The Darkest Time of the Year

The sunny days are over. It is cold and rainy. The weather is not conducive for photography today. But this afternoon holds a special treat for us: the annual, international creche exhibit at the local monastery. There will be dozens of nativity scenes from all around the world on display in a festive candlelight setting.

This reminds me of the approaching holidays and, particularly of the darkest time of the year. Christmas has lost its meaning for me over the past few years. It’s the time where our annual consumption of goods and food reaches its climax. Like so many others, I am disenchanted by Christmas, and I don’t like the whole concept of Santa Claus. When I grew up, it was the Christ Child that came down from heaven at Christmas, not Santa Claus from the North Pole. It is well known that Jesus was not born on the 25th of December, but we follow the churches calendar anyhow. However, Christmas does not have to be a time of material over-indulgence. We have other choices.

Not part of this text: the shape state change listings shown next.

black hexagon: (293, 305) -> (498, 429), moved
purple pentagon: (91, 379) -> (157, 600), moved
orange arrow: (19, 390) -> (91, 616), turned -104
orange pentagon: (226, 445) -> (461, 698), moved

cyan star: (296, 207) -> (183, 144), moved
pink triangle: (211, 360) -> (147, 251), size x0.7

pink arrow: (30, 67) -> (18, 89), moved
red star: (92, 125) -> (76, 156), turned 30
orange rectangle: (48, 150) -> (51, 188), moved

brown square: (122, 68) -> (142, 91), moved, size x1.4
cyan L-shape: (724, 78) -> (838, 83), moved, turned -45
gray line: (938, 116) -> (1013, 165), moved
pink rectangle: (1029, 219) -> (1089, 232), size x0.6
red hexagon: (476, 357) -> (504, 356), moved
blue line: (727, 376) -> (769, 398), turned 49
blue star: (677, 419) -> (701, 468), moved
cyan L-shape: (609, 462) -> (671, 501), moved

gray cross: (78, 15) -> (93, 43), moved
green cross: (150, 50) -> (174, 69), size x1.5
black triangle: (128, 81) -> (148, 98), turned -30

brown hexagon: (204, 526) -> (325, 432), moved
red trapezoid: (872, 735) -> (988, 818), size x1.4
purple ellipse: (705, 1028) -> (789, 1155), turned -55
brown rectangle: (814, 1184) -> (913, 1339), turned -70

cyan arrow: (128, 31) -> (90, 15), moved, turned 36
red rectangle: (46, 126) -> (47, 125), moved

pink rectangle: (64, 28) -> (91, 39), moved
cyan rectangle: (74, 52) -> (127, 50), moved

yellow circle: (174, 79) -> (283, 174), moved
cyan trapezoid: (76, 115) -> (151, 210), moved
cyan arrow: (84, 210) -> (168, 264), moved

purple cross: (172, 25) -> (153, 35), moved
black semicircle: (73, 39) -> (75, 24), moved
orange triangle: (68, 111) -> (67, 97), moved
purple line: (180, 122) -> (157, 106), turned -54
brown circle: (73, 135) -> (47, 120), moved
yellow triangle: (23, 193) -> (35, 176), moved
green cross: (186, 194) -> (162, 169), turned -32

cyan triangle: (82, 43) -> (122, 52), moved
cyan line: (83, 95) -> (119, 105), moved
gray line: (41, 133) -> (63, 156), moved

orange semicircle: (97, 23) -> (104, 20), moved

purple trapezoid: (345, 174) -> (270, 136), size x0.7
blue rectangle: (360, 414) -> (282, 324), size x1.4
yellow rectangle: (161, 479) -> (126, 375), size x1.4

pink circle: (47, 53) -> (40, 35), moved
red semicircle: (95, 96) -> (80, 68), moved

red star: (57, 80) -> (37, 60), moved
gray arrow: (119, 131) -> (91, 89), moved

To get us back on track, we can always learn from nature. In the natural rhythm of nature, winter is a time to turn inward. This is a simple truth, independent of any religion, and can be easily observed. Trees are stripped of their leaves and store their energy for new growth in spring. Animals withdraw from their active lives and hibernate. Seeds of fruit and vegetables lay dormant in the ground waiting for long, sunny days and the right conditions to sprout. The year’s darkest time has arrived.

At this time of the year, it is also natural for human beings to turn inward. We intuitively feel this, but let ourselves be distracted by the noise and hustle and bustle of holiday shopping. In fact, the more we consume, the more we become estranged from the spiritual. However, when we turn inward, we can search the depth of our souls for the Mystery behind the physical world.

The darkest time of the year, which surrounds Christmas, is an especially suitable time to remember the old sages and pray to or meditate with them. We can let ourselves be guided by Jesus, Lao Tzu, Guanyin, Buddha, or any other sages we feel drawn to that are not mentioned here. If we surrender ourselves to them, they will help us turn our focus around from the outer world to the inner one.

This time of the year is a holy time. It is a time of increasing yin energy. The outer darkness wants to lead us to our inner light. It is almost as if nature wants to take away from us anything that may distract us. All external activities we typically take pleasure in, such as sunbathing, boat rides, picnics in the park, playing ball, walks, etc. seem to be less or not at all pleasurable on winter’s cold and short days. Nature forces us to shift our focus. It commands of us to turn inward and take a walk through our inner landscape.

With or without our being fully conscious of it, we all do natural inner work at various degrees during the darkest time of the year. Each year, this inner work expresses itself outwardly soon after the 21st of December, the pivotal point where the darkest time of the year has reached its zenith. It is the time when we find ourselves making New Year’s resolutions. We have celebrated, contemplated, prayed, and meditated. We have taken stock of our inner and outer accomplishments of the past year. Usually, we come to the conclusion that we are not entirely on the right track.

There are always problem areas in our lives that need improvement. Something always seems to be missing. What could be the causes of our dissatisfaction and how can we remedy them? What is it that would make us happier? What do we need to do to further develop ourselves? Thus, we decide to use the occasion of the start of a new year as an opportunity to make a new start in our lives. We specify goals whose achievement shall make us happier. We determine the steps necessary to reach these goals.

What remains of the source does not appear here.